Early initiation of statins following ACS does not improve outcomes

Clinical Question

Does early initiation of statin therapy following the onset of acute coronary syndromes reduce the short-term risk of death, recurrent myocardial infarction, or stroke?

Bottom Line

Early initiation of statin therapy within 14 days of the onset of acute coronary syndromes (ACS) does not reduce the risk of death, recurrent myocardial infarction (MI), or stroke up to 4 months. (LOE = 1a)

Reference

Briel M, Schwartz GG, Thompson PL, et al. Effects of early treatment with statins on short-term clinical outcomes in acute coronary syndromes. A meta-analysis of randomized controlled trials.
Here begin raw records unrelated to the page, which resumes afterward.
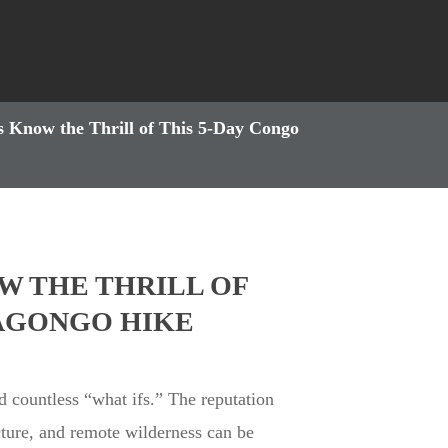
 Know the Thrill of This 5-Day Congo
W THE THRILL OF
RAGONGO HIKE
nd countless “what ifs.” The reputation
cture, and remote wilderness can be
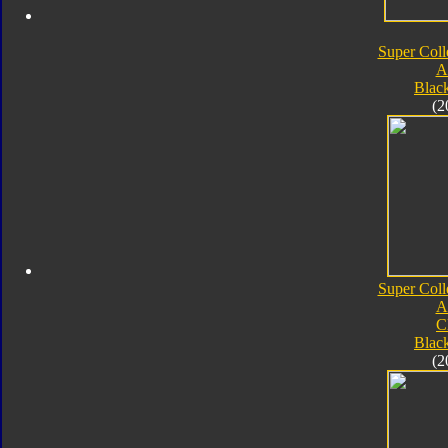
Super Coll
A
Blac
(2
Super Coll
A
C
Blac
(2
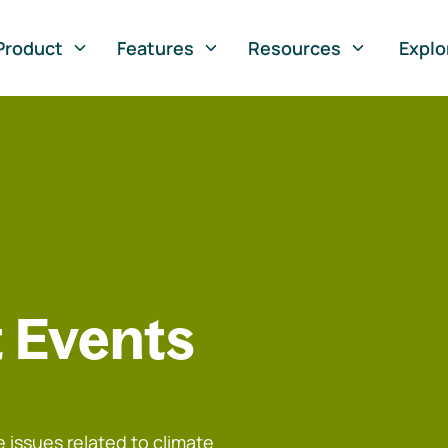
Product
Features
Resources
Explo
 Events
 issues related to climate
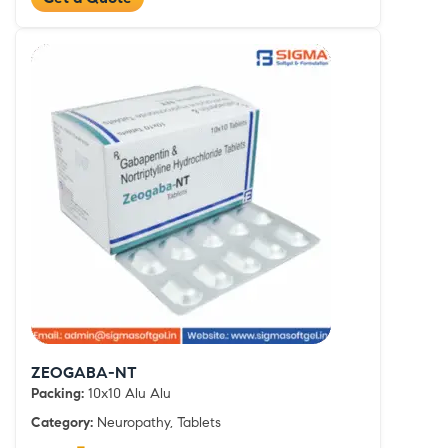
ZEOGABA-NT
Packing:
10x10 Alu Alu
Category:
Neuropathy, Tablets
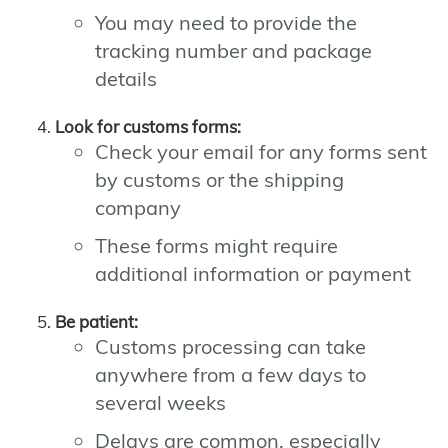
You may need to provide the
tracking number and package
details
Look for customs forms:
Check your email for any forms sent
by customs or the shipping
company
These forms might require
additional information or payment
Be patient:
Customs processing can take
anywhere from a few days to
several weeks
Delays are common, especially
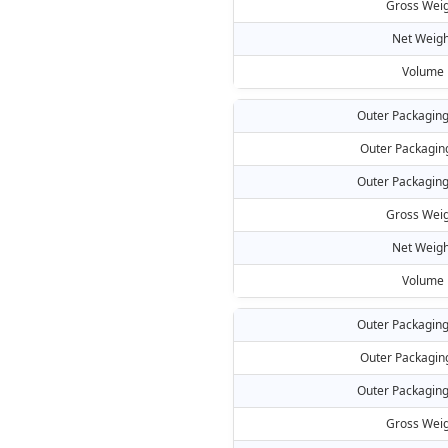
Gross Weig
Net Weigh
Volume
Outer Packaging
Outer Packagin
Outer Packaging
Gross Weig
Net Weigh
Volume
Outer Packaging
Outer Packagin
Outer Packaging
Gross Weig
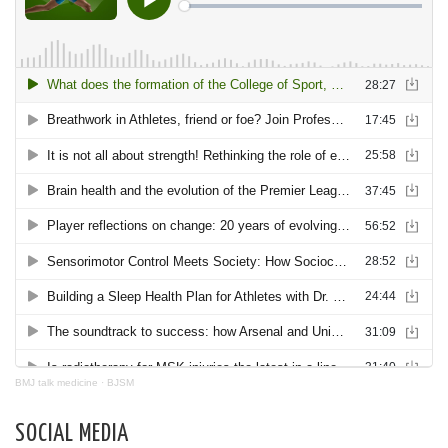
BMJ talk medicine
·
BJSM
SOCIAL MEDIA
JAMA 2006;295:2046-2056.  [PMID:16670413]

Study Design

Meta-analysis (randomized controlled trials)

Funding

Industry

Setting

Various (meta-analysis)

Synopsis

During the initial period following the onset of ACS the risk is high for recurrent events and death due to vessel occlusions from vulnerable coronary plaques. To study the efficacy of statins in reducing the short-term risk of adverse clinical outcomes, these investigators thoroughly searched (without any language restrictions) electronic databases including the Cochrane Registry, reference lists of identified articles, recently published editorials, topical reviews, and they contacted authors of significant publications. Eligible trials fulfilled the following criteria: Randomized trial design comparing statin treatment with usual care; initiation of treatment within 14 days of onset of ACS; and follow-up for at least 30 days. Two authors independently assessed trial eligibility and quality. Twelve studies, comprising 13,024 individuals with a mean age ranging from 53 to 69 years, met inclusion criteria. Early statin therapy did not significantly reduce the risk of death, MI, or stroke at either 1 or 4 months following ACS. In addition, there were no significant risk reductions for secondary outcomes including total death, total MI, total stroke, cardiovascular death, fatal or nonfatal MI, or revascularization procedures. The authors found no evidence for heterogeneity among the studies (ie, the results were basically similar among all the trials). A formal analysis found little evidence for publication bias.